What is meant by Fixed Investment Ratio Method?

Fixed Investment Ratio Method

Every business needs to maintain an optimum level of working capital to run the business smoothly. While excessive working capital harms the business inadequate amount of working capital is also a matter of concern. Therefore, businesses must estimate the working capital needs for the shorter and longer-term efficiently.

The fixed investment ratio method for the calculation of working capital is a popular method. The fixed investment ratio method is one such method that can be adopted to determine the working capital needs of a company.

Working Capital Calculation as A Percentage of Fixed Assets

The calculation of working capital a trade-off between Long-term and Short-term Financing s a percentage of fixed assets is based on the fact that every business has total assets that comprise total fixed assets and total current assets.

Depending on past performance and experience, a relationship between total current assets or gross working capital; or net working capital that is current assets - current liabilities can be established.

For example, if a company is managing its business with 25% of current assets and the total assets are Rs 40,00,000 next year, the total amount of current assets would be Rs 10,00,000.

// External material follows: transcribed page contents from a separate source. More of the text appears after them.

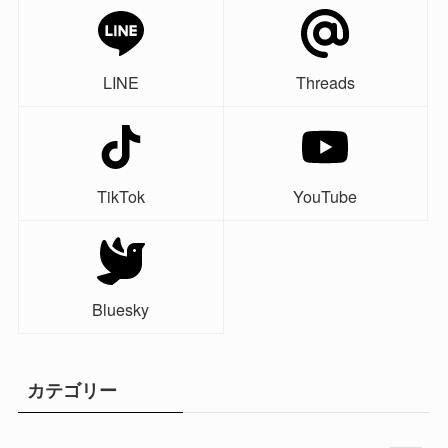
LINE
Threads
TikTok
YouTube
Bluesky
カテゴリー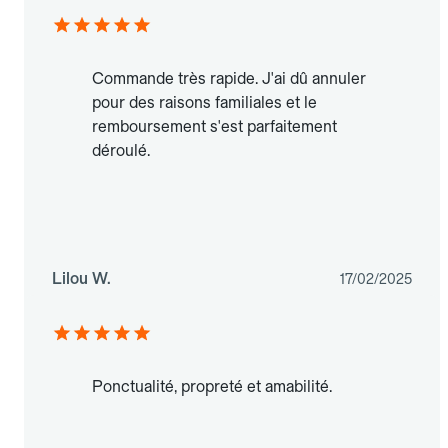
Commande très rapide. J'ai dû annuler
pour des raisons familiales et le
remboursement s'est parfaitement
déroulé.
Lilou W.
17/02/2025
Ponctualité, propreté et amabilité.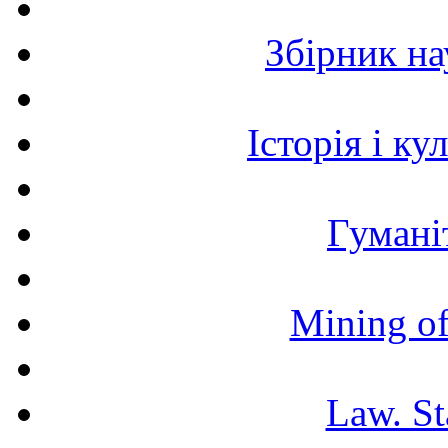
Збірник н
Історія і к
Гумані
Mining of
Law. St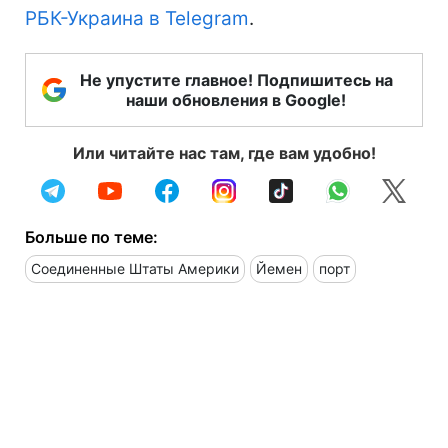
РБК-Украина в Telegram
.
Не упустите главное! Подпишитесь на
наши обновления в Google!
Или читайте нас там, где вам удобно!
Больше по теме:
Соединенные Штаты Америки
Йемен
порт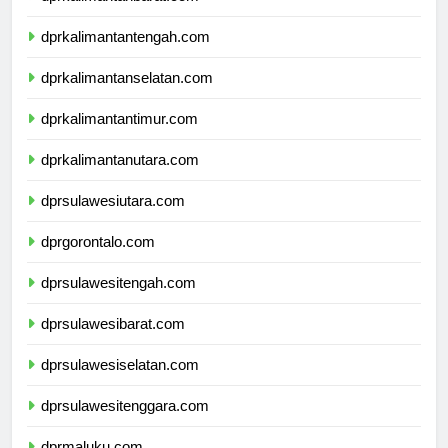
dprkalimantanbarat.com
dprkalimantantengah.com
dprkalimantanselatan.com
dprkalimantantimur.com
dprkalimantanutara.com
dprsulawesiutara.com
dprgorontalo.com
dprsulawesitengah.com
dprsulawesibarat.com
dprsulawesiselatan.com
dprsulawesitenggara.com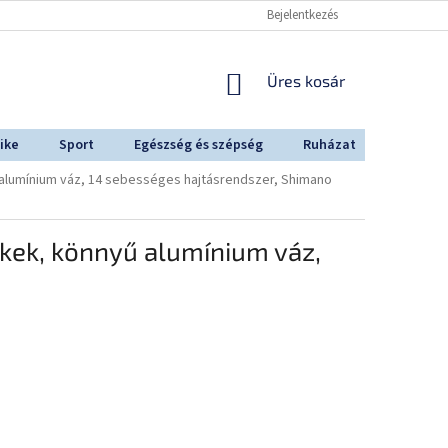
Bejelentkezés
KOSÁR
Üres kosár
ike
Sport
Egészség és szépség
Ruházat
Outdoo
 alumínium váz, 14 sebességes hajtásrendszer, Shimano
ékek, könnyű alumínium váz,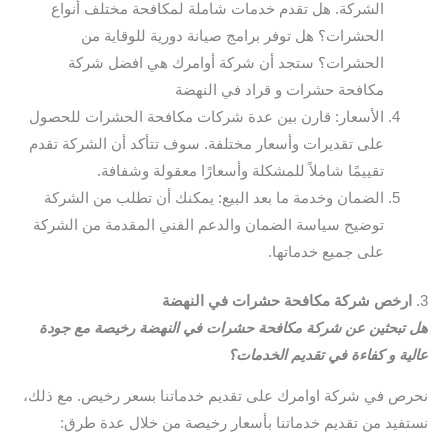
الشركة. هل تقدم خدمات شاملة لمكافحة مختلف أنواع
الحشرات؟ هل توفر برامج صيانة دورية للوقاية من
الحشرات؟ ستجد أن شركة أوامرك هي افضل شركة
مكافحة حشرات و قراد في النهضة
الأسعار: قارن بين عدة شركات مكافحة الحشرات للحصول
على تقديرات وأسعار مختلفة. سوف تتأكد أن الشركة تقدم
تقييمًا شاملاً للمشكلة وأسعارًا معقولة وشفافة.
الضمان وخدمة ما بعد البيع: يمكنك أن تطلب من الشركة
توضيح سياسة الضمان والدعم الفني المقدمة من الشركة
على جميع خدماتها.
3.
ارخص شركة مكافحة حشرات في النهضة
هل تبحثين عن شركة مكافحة حشرات في النهضة رخيصة مع جودة
عالية و كفاءة في تقديم الخدمات؟
نحرص في شركة اوامرك على تقديم خدماتنا بسعر رخيص. مع ذلك،
نستفيد من تقديم خدماتنا بأسعار رخيصة من خلال عدة طرق:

The working capital requirements can be calculated in the same manner. In fact, firms plan future levels of fixed assets regarding capital budgeting decisions. To service the fixed assets, a firm must maintain a good balance of working capital. Therefore, the working capital requirements are related to the fixed assets of a company.

The estimation of working capital, therefore, depends on the estimation of fixed assets (capital) which depends on capital budgeting decisions. It must be noted here that the investment decisions of a company are related to capital budgeting decisions which are linked with fixed assets. It is also related to working capital management which is linked with current assets and current liabilities. Therefore, the estimation of working capital that is part of the investment decision must be made along with capital budgeting decisions.

Disadvantages: Fixed Investment Ratio Method

Fixed Investment Ratio Method has some notable advantages, such as easiness of calculation and readily available data on which the calculation can be made. However, there are some stark disadvantages related to this model that make it a weaker choice.

  • The fixed investment ratio method seems quite easy to calculate but in fact, it is a tough task. As the calculation requires the calculation of current assets in regard to fixed assets, it becomes quite difficult to estimate the working capital requirements. As the determination of current assets that are invested as the fixed investment is cumbersome, finding the working capital requirements via fixed assets turns complex as well.

  • Another disadvantage of this method is that the value of the fixed assets must be known to carry out the overall calculation of working capital requirements. When the data of fixed assets is unavailable the working capital requirement calculations cannot be carried out. Moreover, if the figure for fixed assets is faulty, the overall result of working capital requirement would also be faulty.

  • The fixed investment ratio method is calculated in percentage terms of the fixed assets which can lead to erroneous outcomes when the fixed assets are influenced by seasonal or cyclical fluctuations.

    Every business process goes through seasonal upsides and downsides and when such details are unavailable or ignored, the real estimation of working capital requirements gets affected. Thus, it is hard to avoid errors in the calculation of working capital requirements when the fixed investment ratio is utilized.


The unavailability of dependable data and errors that creep in during the calculation of working capital makes the fixed investment ratio method a bit disadvantageous in nature at times.